Just then, he straightened, his troubled eyes brightening as a sudden thought occurred to him.

"Hey, I know," he grinned. "Why don't I tell you the story of brave Dr. Peter Blood who was sold into slavery by King James II and became a pirate--"

"No!" Kurt insisted.

"No Captain Blood?" Opa squeaked in a small voice, his eyes pleading with the boy to reconsider. But Kurt was firm.

"No!" he said, his arms crossed over his chest. "I told you, I want to hear a true story!"

Opa sighed deeply, running a fuzzy hand through his slowly graying curls. "The problem is, Kurti," he tried to explain, "I really wouldn't know where to begin. All those history book writers and documentary makers have explained it all so much better than I could…"

"But I don't want a history lesson!" Kurt protested. "I want to know about you! You and Grandma Alice. How did you meet? When was your first mission together? Why did you wait so long to get married? And what about in World War III, when you both…"

Opa closed his eyes, his grandson's questions fading away in the face of the rushing emotions sparked by the sound of his wife's name. It had been three months, just three short months since her funeral, and the pain of her passing was still fresh in his heart.

It took several long moments for his stuttering brain to recover enough to register the rest of what his grandson was saying, and even then he didn't catch it all. It sounded like he was complaining about how his parents never told him anything…

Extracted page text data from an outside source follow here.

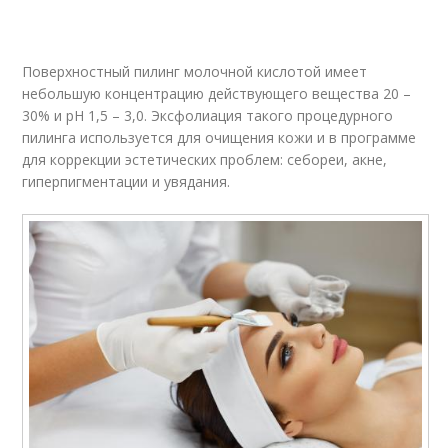
Поверхностный пилинг молочной кислотой имеет
небольшую концентрацию действующего вещества 20 –
30% и pH 1,5 – 3,0. Эксфолиация такого процедурного
пилинга используется для очищения кожи и в программе
для коррекции эстетических проблем: себореи, акне,
гиперпигментации и увядания.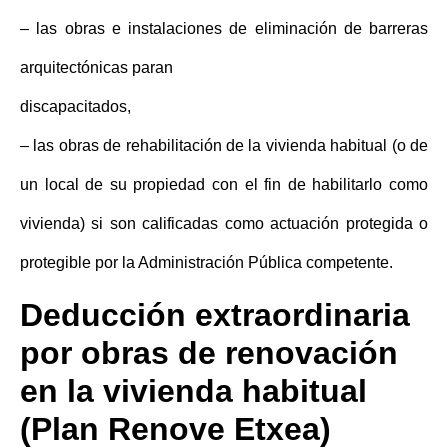
– las obras e instalaciones de eliminación de barreras
arquitectónicas paran
discapacitados,
– las obras de rehabilitación de la vivienda habitual (o de
un local de su propiedad con el fin de habilitarlo como
vivienda) si son calificadas como actuación protegida o
protegible por la Administración Pública competente.
Deducción extraordinaria
por obras de renovación
en la vivienda habitual
(Plan Renove Etxea)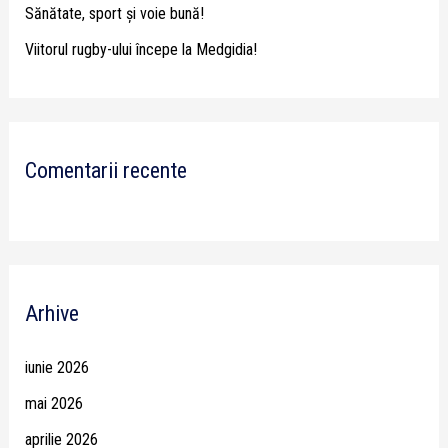
Sănătate, sport și voie bună!
Viitorul rugby-ului începe la Medgidia!
Comentarii recente
Arhive
iunie 2026
mai 2026
aprilie 2026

"Kurti, Liebling," Opa interrupted, suddenly feeling incredibly old. Then he sighed, finally giving up the fight.

"All right," he said, resting his hand on his grandson's knee. "You win. I'll tell you everything you want to know about your grandma and me. But not right now."

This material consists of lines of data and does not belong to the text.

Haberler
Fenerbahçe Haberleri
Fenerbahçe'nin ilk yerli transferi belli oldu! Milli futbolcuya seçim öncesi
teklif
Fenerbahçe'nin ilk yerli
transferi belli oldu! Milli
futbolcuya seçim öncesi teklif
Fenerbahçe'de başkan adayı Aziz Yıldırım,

"But, Opa…" Kurt whined, grabbing onto his grandfather's tail in an attempt to stop the old man from rising. Opa just gave his tail an expert twist, freeing it easily as he levered himself off the bed with a disheartening creaking of joints.

"Tomorrow, Kurti," the old man promised, leaning down to plant a kiss on the boy's smooth forehead before heading slowly for the door. "I'll tell you tomorrow. Right now, though, it's very late. And I'm very tired."

Kurt nodded, sobered slightly by the disturbing heaviness in his grandfather's tone. Sitting up slightly in bed, he called after him, "Gute Nacht, Opa!"

Opa paused at the doorway, turning back to face his concerned grandson with a warm grin. "Gute Nacht, Kurti. Sweet dreams."

Relieved that his Opa really did seem to be OK, Kurt shot him a grin of his own, then snuggled down into his pillow. He was asleep before his grandfather left the room.